Home » Developing DEI in a global organisation: The Lindström journey towards Diversity, Equity and Inclusion 

Developing DEI in a global organisation: The Lindström journey towards Diversity, Equity and Inclusion 

Developing DEI (Diversity, Equity, and Inclusion) in organisations has become paramount in recent years. While diversity, equity and inclusion have been rooted in our We Care Culture, we have started to bring up the topic more openly through many initiatives.  

Diversity = who is represented in the workforce.
For instance, gender diversity, age diversity, ethnic diversity, physical ability and neurodiversity. 
Equity = fair treatment of people.
So that the norms, practices, and policies in place ensure identity is not predictive of opportunities or workplace outcomes. 
Inclusion = how the workforce experiences the workplace. 
In addition, the degree to which organisations embrace all employees and enable them to make meaningful contributions.    

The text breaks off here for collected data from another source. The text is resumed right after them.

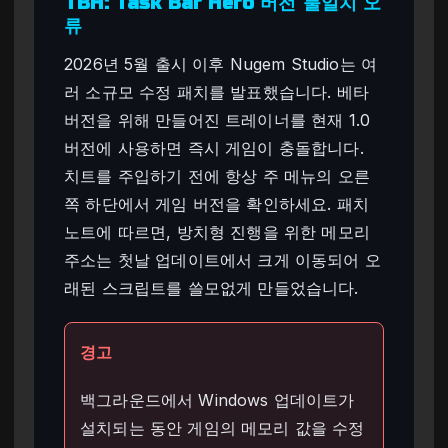
TBH: Task Bar Hero 버전 불일치 오
류
2026년 5월 출시 이후 Nugem Studio는 여
러 소규모 수정 패치를 발표했습니다. 베타
버전을 위해 만들어진 트레이너를 현재 1.0
버전에 사용하면 즉시 게임이 충돌합니다.
치트를 주입하기 전에 항상 주 메뉴의 오른
쪽 하단에서 게임 버전을 확인하세요. 패치
노트에 따르면, 방치형 진행을 위한 메모리
주소는 첫날 업데이트에서 크게 이동되어 오
래된 스크립트를 쓸모없게 만들었습니다.
경고
백그라운드에서 Windows 업데이트가
설치되는 동안 게임의 메모리 값을 수정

“We have always been mindful of each other, and celebrating our differences and seeing them as strength”, says Helena Loncar, our Head of Talent and Culture, and continues: “We are now taking actions to emphasise it even more, in detail and from different angles. 

We spoke to Helena Loncar and our Senior Vice President for Human Resources (HR), Michaela Martin, about this multifaceted topic: what it means at Lindström and why these principles are essential for our company.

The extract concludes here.